Task instructions
Pull each line containing "traject" from the data.

Dataset entries
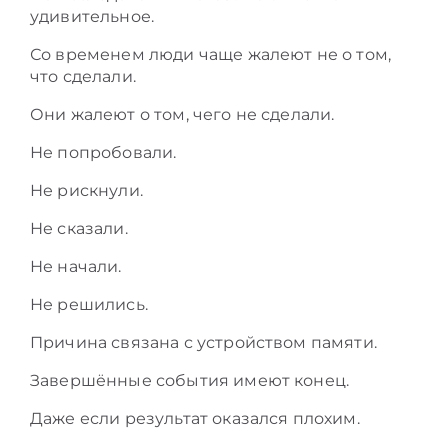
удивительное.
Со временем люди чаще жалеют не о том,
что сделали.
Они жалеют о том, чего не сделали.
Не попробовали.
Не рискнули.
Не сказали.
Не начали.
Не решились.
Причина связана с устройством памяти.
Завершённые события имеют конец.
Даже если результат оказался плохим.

--

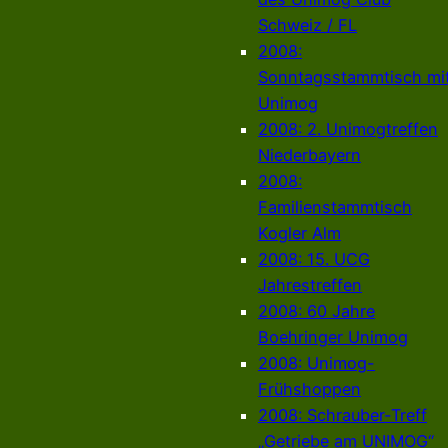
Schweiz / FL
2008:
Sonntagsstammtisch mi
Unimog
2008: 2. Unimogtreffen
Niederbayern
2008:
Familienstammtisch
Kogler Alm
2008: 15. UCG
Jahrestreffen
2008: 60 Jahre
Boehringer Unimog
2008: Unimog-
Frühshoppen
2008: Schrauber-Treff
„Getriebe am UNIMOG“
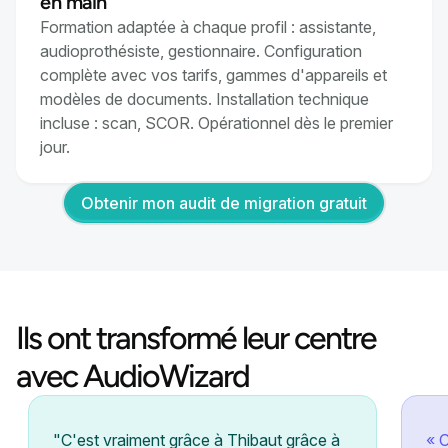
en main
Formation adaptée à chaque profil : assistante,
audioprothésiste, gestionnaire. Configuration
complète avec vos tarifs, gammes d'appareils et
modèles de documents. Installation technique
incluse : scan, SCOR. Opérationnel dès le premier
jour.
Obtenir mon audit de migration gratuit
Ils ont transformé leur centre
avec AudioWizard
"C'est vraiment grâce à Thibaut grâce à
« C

---

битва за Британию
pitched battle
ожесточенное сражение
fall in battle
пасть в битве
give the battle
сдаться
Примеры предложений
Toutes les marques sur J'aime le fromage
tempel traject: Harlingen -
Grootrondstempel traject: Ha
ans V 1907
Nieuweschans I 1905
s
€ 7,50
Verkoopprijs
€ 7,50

Response for this exercise
tempel traject: Harlingen -
Grootrondstempel traject: Ha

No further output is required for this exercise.